▶ _Work order_
All lines below between the line with "extensive construction." and the line with "surrounded by gum", including both, must be copied exactly, and the pictures must be omitted.

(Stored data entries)
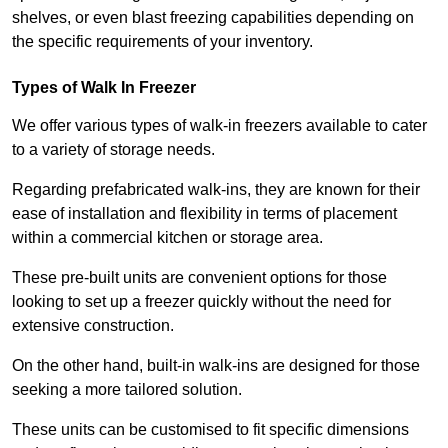
shelves, or even blast freezing capabilities depending on
the specific requirements of your inventory.
Types of Walk In Freezer
We offer various types of walk-in freezers available to cater
to a variety of storage needs.
Regarding prefabricated walk-ins, they are known for their
ease of installation and flexibility in terms of placement
within a commercial kitchen or storage area.
These pre-built units are convenient options for those
looking to set up a freezer quickly without the need for
extensive construction.
On the other hand, built-in walk-ins are designed for those
seeking a more tailored solution.
These units can be customised to fit specific dimensions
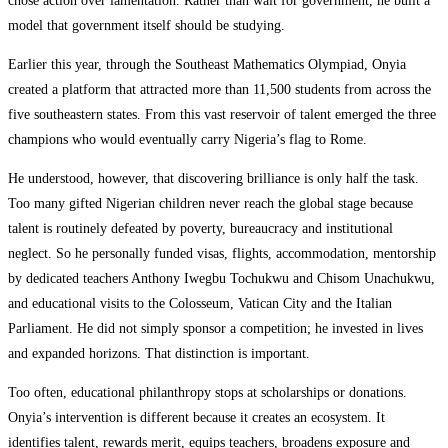
chose action over lamentation. Rather than wait for government, he built a
model that government itself should be studying.
Earlier this year, through the Southeast Mathematics Olympiad, Onyia
created a platform that attracted more than 11,500 students from across the
five southeastern states. From this vast reservoir of talent emerged the three
champions who would eventually carry Nigeria’s flag to Rome.
He understood, however, that discovering brilliance is only half the task.
Too many gifted Nigerian children never reach the global stage because
talent is routinely defeated by poverty, bureaucracy and institutional
neglect. So he personally funded visas, flights, accommodation, mentorship
by dedicated teachers Anthony Iwegbu Tochukwu and Chisom Unachukwu,
and educational visits to the Colosseum, Vatican City and the Italian
Parliament. He did not simply sponsor a competition; he invested in lives
and expanded horizons. That distinction is important.
Too often, educational philanthropy stops at scholarships or donations.
Onyia’s intervention is different because it creates an ecosystem. It
identifies talent, rewards merit, equips teachers, broadens exposure and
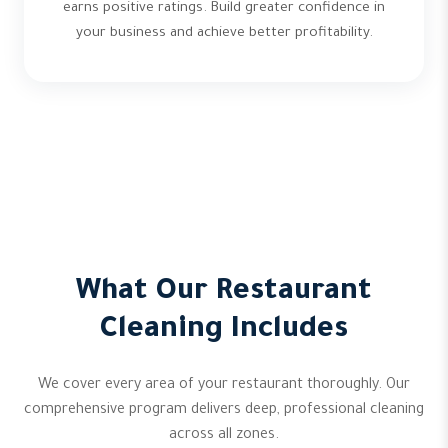
earns positive ratings. Build greater confidence in
your business and achieve better profitability.
What Our Restaurant
Cleaning Includes
We cover every area of your restaurant thoroughly. Our
comprehensive program delivers deep, professional cleaning
across all zones.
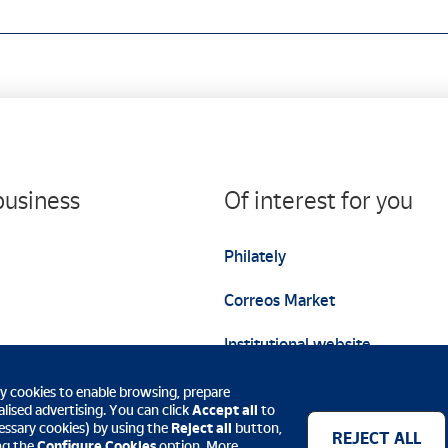
business
Of interest for you
Philately
Correos Market
Institutional website
ty cookies to enable browsing, prepare
lised advertising. You can click
Accept all
to
ecessary cookies) by using the
Reject all
button,
REJECT ALL
ing the
Configure Cookies
option. More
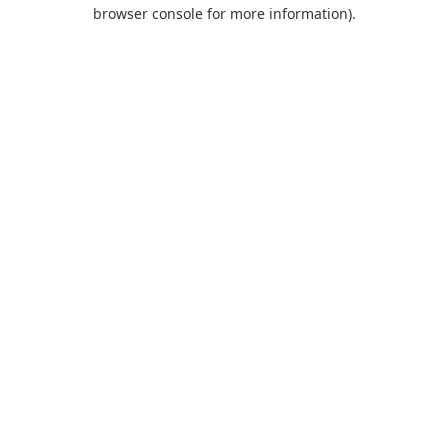
browser console for more information).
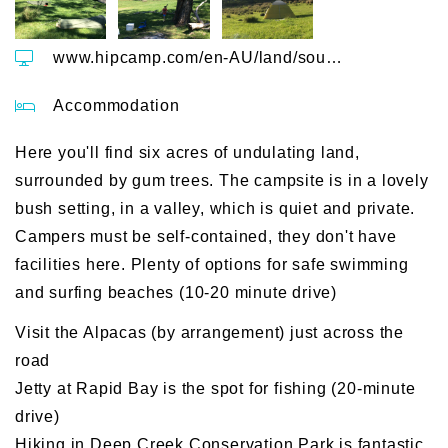
www.hipcamp.com/en-AU/land/south-australia-kookaburra-cottage-farm-ozxh5vqo
Accommodation
Here you'll find six acres of undulating land,
surrounded by gum trees. The campsite is in a lovely
bush setting, in a valley, which is quiet and private.
Campers must be self-contained, they don't have
facilities here. Plenty of options for safe swimming
and surfing beaches (10-20 minute drive)
Visit the Alpacas (by arrangement) just across the
road
Jetty at Rapid Bay is the spot for fishing (20-minute
drive)
Hiking in Deep Creek Conservation Park is fantastic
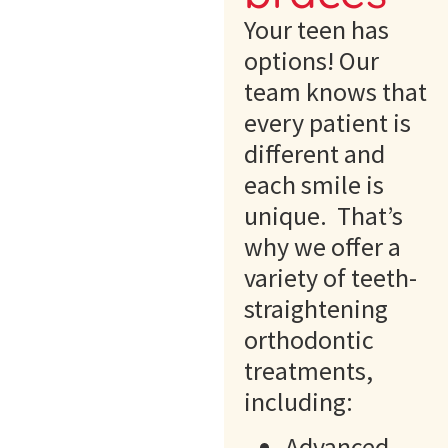
Your teen has
options! Our
team knows that
every patient is
different and
each smile is
unique. That’s
why we offer a
variety of teeth-
straightening
orthodontic
treatments,
including:
Advanced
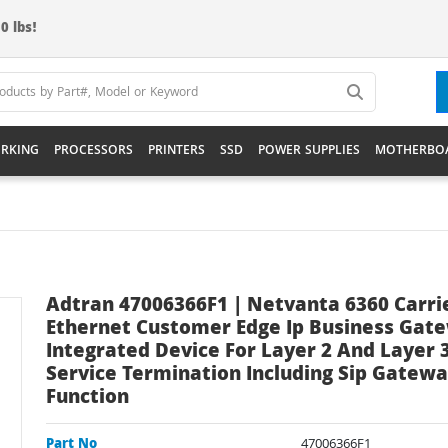
0 lbs!
RKING
PROCESSORS
PRINTERS
SSD
POWER SUPPLIES
MOTHERBO
Adtran 47006366F1 | Netvanta 6360 Carri
Ethernet Customer Edge Ip Business Gat
Integrated Device For Layer 2 And Layer 
Service Termination Including Sip Gatew
Function
Part No
47006366F1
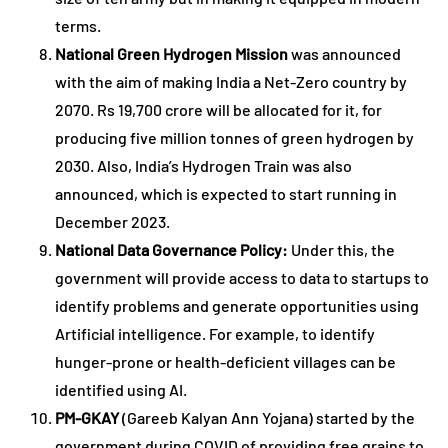
terms.
National Green Hydrogen Mission
was announced
with the aim of making India a Net-Zero country by
2070. Rs 19,700 crore will be allocated for it, for
producing five million tonnes of green hydrogen by
2030. Also, India’s Hydrogen Train was also
announced, which is expected to start running in
December 2023.
National Data Governance Policy:
Under this, the
government will provide access to data to startups to
identify problems and generate opportunities using
Artificial intelligence. For example, to identify
hunger-prone or health-deficient villages can be
identified using AI.
PM-GKAY
(Gareeb Kalyan Ann Yojana) started by the
government during COVID of providing free grains to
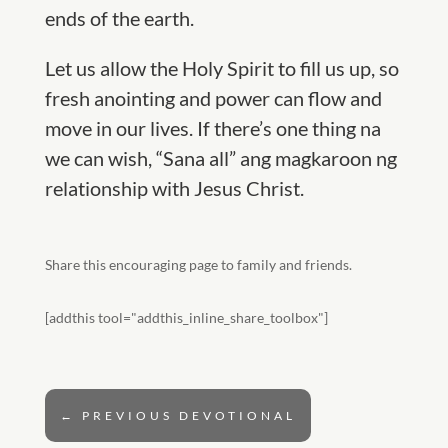
ends of the earth.
Let us allow the Holy Spirit to fill us up, so
fresh anointing and power can flow and
move in our lives. If there’s one thing na
we can wish, “Sana all” ang magkaroon ng
relationship with Jesus Christ.
Share this encouraging page to family and friends.
[addthis tool="addthis_inline_share_toolbox"]
←
PREVIOUS DEVOTIONAL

▶ _Completed exercise_
extensive construction.
On the other hand, built-in walk-ins are designed for those
seeking a more tailored solution.
These units can be customised to fit specific dimensions
chose action over lamentation. Rather than wait for government, he built a
model that government itself should be studying.
Earlier this year, through the Southeast Mathematics Olympiad, Onyia
created a platform that attracted more than 11,500 students from across the
five southeastern states. From this vast reservoir of talent emerged the three
champions who would eventually carry Nigeria’s flag to Rome.
He understood, however, that discovering brilliance is only half the task.
Too many gifted Nigerian children never reach the global stage because
talent is routinely defeated by poverty, bureaucracy and institutional
neglect. So he personally funded visas, flights, accommodation, mentorship
by dedicated teachers Anthony Iwegbu Tochukwu and Chisom Unachukwu,
and educational visits to the Colosseum, Vatican City and the Italian
Parliament. He did not simply sponsor a competition; he invested in lives
and expanded horizons. That distinction is important.
Too often, educational philanthropy stops at scholarships or donations.
Onyia’s intervention is different because it creates an ecosystem. It
identifies talent, rewards merit, equips teachers, broadens exposure and
earns positive ratings. Build greater confidence in
your business and achieve better profitability.
What Our Restaurant
Cleaning Includes
We cover every area of your restaurant thoroughly. Our
comprehensive program delivers deep, professional cleaning
across all zones.
business
Of interest for you
Philately
Correos Market
Institutional website
ty cookies to enable browsing, prepare
lised advertising. You can click
Accept all
to
ecessary cookies) by using the
Reject all
button,
REJECT ALL
ing the
Configure Cookies
option. More
browser console for more information).
www.hipcamp.com/en-AU/land/south-australia-kookaburra-cottage-farm-ozxh5vqo
Accommodation
Here you'll find six acres of undulating land,
surrounded by gum trees. The campsite is in a lovely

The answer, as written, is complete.